Herbert von Karajan died 25 years ago today. He was Chief Conductor of the Berlin Philharmonic from 1966 to 1989. The Berliner Philharmoniker website now contains a section dedicated to his memory. In the Digital Concert Hall "you will find recordings of the Unitel company from the sixties and seventies, including Dvořák’s Symphony “From the New World”, a Brahms cycle, Beethoven’s Symphonies Nos. 3, 6, 7 and 9 and the documentary Karajan – The Second Life."

"On today’s anniversary, these films as well as the recording of the memorial concert for Herbert von Karajan which took place in Salzburg cathedral in the summer of 1999 with the Berliner Philharmoniker and Claudio Abbado, are available free of charge. Further films with Herbert von Karajan will be released in the Digital Concert Hall into next year.
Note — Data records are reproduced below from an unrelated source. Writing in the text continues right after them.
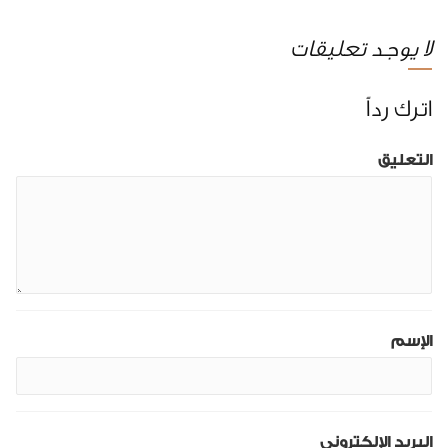
لا يوجد تعليقات
اترك رداً
التعليق
الإسم
البريد الإلكتروني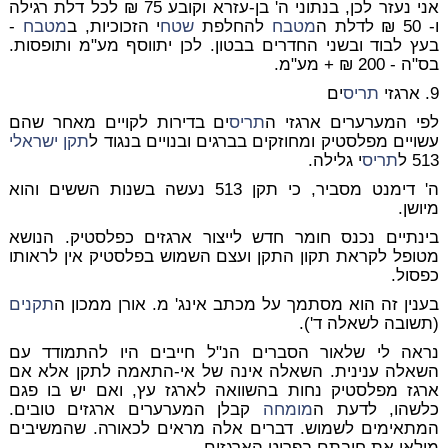
אני נעזר לכן, בנתוני ה' בן-עזרא וקובע 75 ₪ לכל דלת רגילה
ו- 50 ₪ לדלת ה
מטבח
להחלפת
שטח
י הזכוכיות, ב
מטבח
-
בעץ לבוד ובשני החדרים בבטון. לכן יתווסף מע"מ ותופסות.
בס"ה - 200 ₪ + מע"מ.
9. ארגזי
תריס
ים
לפי המערערים ארגזי ה
תריס
ים בדירות לקויים מאחר שהם
עשויים מפלסטיק ומחוזקים בברגים ובנויים בנגוד ל
תקן ישראלי
513 ל
תריס
י גלילה.
ה' דימנט מסביר, כי תקן 513 נעשה בשנות הששים והוא
מיושן.
בינתיים נכנס חומר חדש לייצור ארגזים כפלסטיק. הנושא
מטופל לקראת תקון התקן ועצם השמוש בפלסטיק אין לראותו
כפסול.
בענין זה הוא מסתמך על מכתב אינג' מ. אורן ממכון ה
תקנים
(תשובה לשאלה ד').
נראה לי שלאור הסברים הנ"ל חייבים היו להתמודד עם
השאלה ענינית. השאלה אינה של אי-התאמה לתקן אלא אם
ארגז מפלסטיק נחות בהשוואה לארגז עץ, ואם יש בו פגם
כלשהו, לדעת ה
מומחה
קבלן המערערים ארגזים טובים.
המתאימים לשמוש. דברים אלה מראים לכאורה. שהמשיבים
מילאו את חובתם בפריט הארגזים.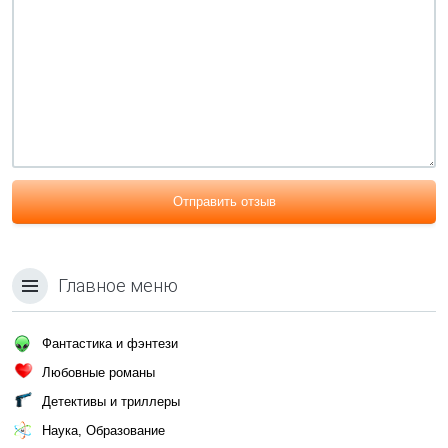
Отправить отзыв
Главное меню
Фантастика и фэнтези
Любовные романы
Детективы и триллеры
Наука, Образование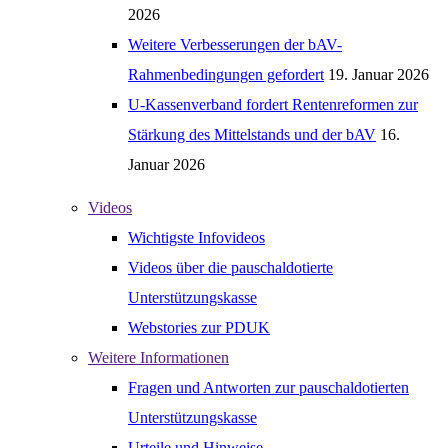
2026
Weitere Verbesserungen der bAV-
Rahmenbedingungen gefordert
19. Januar 2026
U-Kassenverband fordert Rentenreformen zur
Stärkung des Mittelstands und der bAV
16.
Januar 2026
Videos
Wichtigste Infovideos
Videos über die pauschaldotierte
Unterstützungskasse
Webstories zur PDUK
Weitere Informationen
Fragen und Antworten zur pauschaldotierten
Unterstützungskasse
Urteile und Hinweise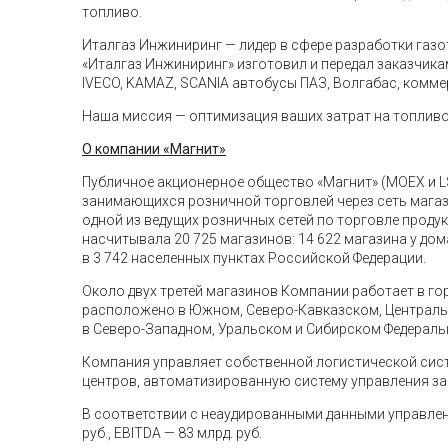
топливо.
Италгаз Инжиниринг — лидер в сфере разработки газо
«Италгаз Инжиниринг» изготовил и передал заказчика
IVECO, KAMAZ, SCANIA автобусы ПАЗ, Волгабас, коммер
Наша миссия — оптимизация ваших затрат на топливо 
О компании «Магнит»
Публичное акционерное общество «Магнит» (MOEX и L
занимающихся розничной торговлей через сеть магази
одной из ведущих розничных сетей по торговле продук
насчитывала 20 725 магазинов: 14 622 магазина у до
в 3 742 населенных пунктах Российской Федерации.
Около двух третей магазинов Компании работает в го
расположено в Южном, Северо-Кавказском, Центральн
в Северо-Западном, Уральском и Сибирском Федераль
Компания управляет собственной логистической сист
центров, автоматизированную систему управления за
В соответствии с неаудированными данными управленч
руб., EBITDA — 83 млрд. руб.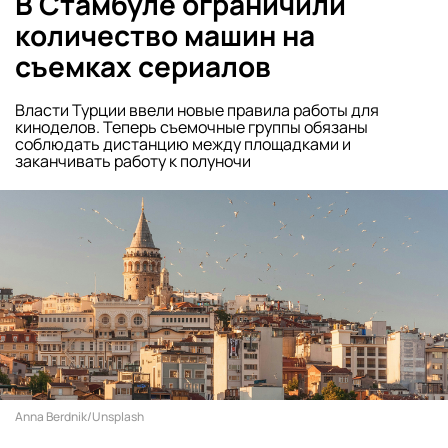
В Стамбуле ограничили
количество машин на
съемках сериалов
Власти Турции ввели новые правила работы для
киноделов. Теперь съемочные группы обязаны
соблюдать дистанцию между площадками и
заканчивать работу к полуночи
Anna Berdnik/Unsplash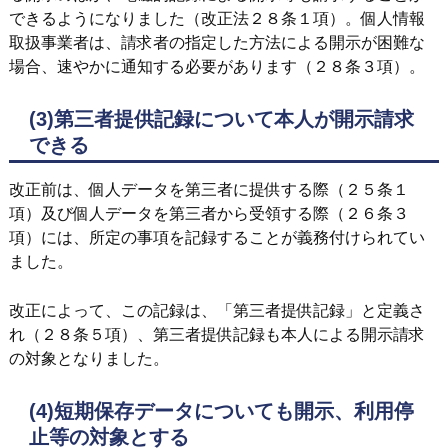
できるようになりました（改正法２８条１項）。個人情報
取扱事業者は、請求者の指定した方法による開示が困難な
場合、速やかに通知する必要があります（２８条３項）。
(3)第三者提供記録について本人が開示請求
できる
改正前は、個人データを第三者に提供する際（２５条１
項）及び個人データを第三者から受領する際（２６条３
項）には、所定の事項を記録することが義務付けられてい
ました。
改正によって、この記録は、「第三者提供記録」と定義さ
れ（２８条５項）、第三者提供記録も本人による開示請求
の対象となりました。
(4)短期保存データについても開示、利用停
止等の対象とする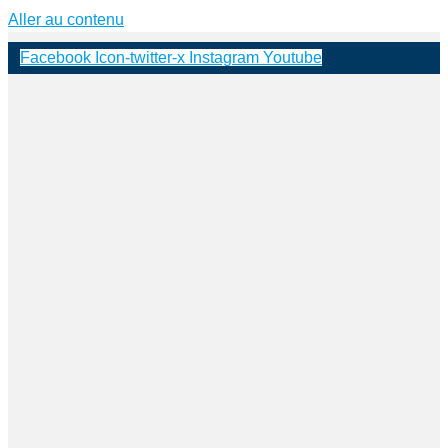
Aller au contenu
Facebook
Icon-twitter-x
Instagram
Youtube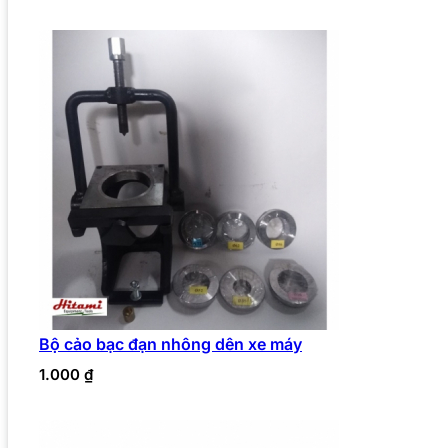
Bộ cảo bạc đạn nhông dên xe máy
1.000
₫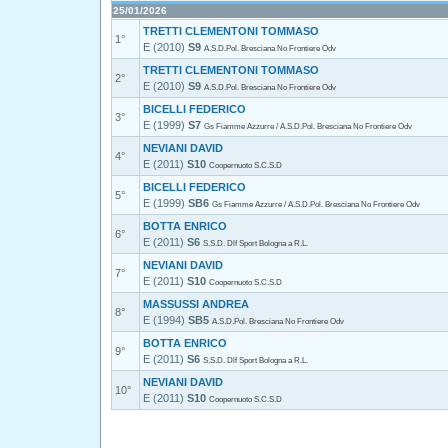
25/01/2026
TRETTI CLEMENTONI TOMMASO
1°
E (2010)
S9
A.S.D.Pol. Bresciana No Frontiere Odv
TRETTI CLEMENTONI TOMMASO
2°
E (2010)
S9
A.S.D.Pol. Bresciana No Frontiere Odv
BICELLI FEDERICO
3°
E (1999)
S7
Gs Fiamme Azzurre / A.S.D.Pol. Bresciana No Frontiere Odv
NEVIANI DAVID
4°
E (2011)
S10
Coopernuoto S.C.S.D
BICELLI FEDERICO
5°
E (1999)
SB6
Gs Fiamme Azzurre / A.S.D.Pol. Bresciana No Frontiere Odv
BOTTA ENRICO
6°
E (2011)
S6
S.S.D. Dlf Sport Bologna a R.L.
NEVIANI DAVID
7°
E (2011)
S10
Coopernuoto S.C.S.D
MASSUSSI ANDREA
8°
E (1994)
SB5
A.S.D.Pol. Bresciana No Frontiere Odv
BOTTA ENRICO
9°
E (2011)
S6
S.S.D. Dlf Sport Bologna a R.L.
NEVIANI DAVID
10°
E (2011)
S10
Coopernuoto S.C.S.D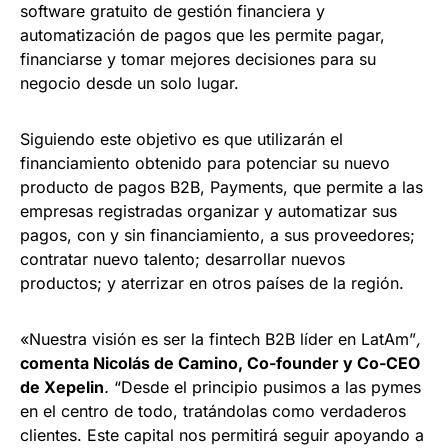
software gratuito de gestión financiera y
automatización de pagos que les permite pagar,
financiarse y tomar mejores decisiones para su
negocio desde un solo lugar.
Siguiendo este objetivo es que utilizarán el
financiamiento obtenido para potenciar su nuevo
producto de pagos B2B, Payments, que permite a las
empresas registradas organizar y automatizar sus
pagos, con y sin financiamiento, a sus proveedores;
contratar nuevo talento; desarrollar nuevos
productos; y aterrizar en otros países de la región.
«Nuestra visión es ser la fintech B2B líder en LatAm”
,
comenta Nicolás de Camino, Co-founder y Co-CEO
de Xepelin
.
“Desde el principio pusimos a las pymes
en el centro de todo, tratándolas como verdaderos
clientes. Este capital nos permitirá seguir apoyando a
During this time we will also talk to musicians of the Berliner Philharmoniker about their memories of Herbert von Karajan and these conversations will be made available as a documentary"  Read more here

Further recording s will be released in the next few weeks, Altogether they will create an excellent one-stop archive. If you're already registered, log in and watch for free. If you're not already registered, you can register and enjoy, too. But just for today. It's definitely worth signing up because you get access to all the Berliner Philharmoniker concerts, year round, and all those in the archive. So we have to pay to participate, but that's fair enough. The arts cost money. For a reasonable fee, you get the world's finest orchestra (arguably) right in your own room, wherever you might live. Politicians grumble that classical music doesn't breach the masses. That's not true. You can't measure audiences simply in terms of filling halls.

Many in my generation were conditioned to hate Karajan for his politics and his style, just as trolls today hold extreme views on contemporary conductors. I don't do bandwagons, as anyone who reads me regularly will know. I really came to Sibelius through Karajan's chilling, almost demonic interpretations. Pity Adorno kept his ears closed.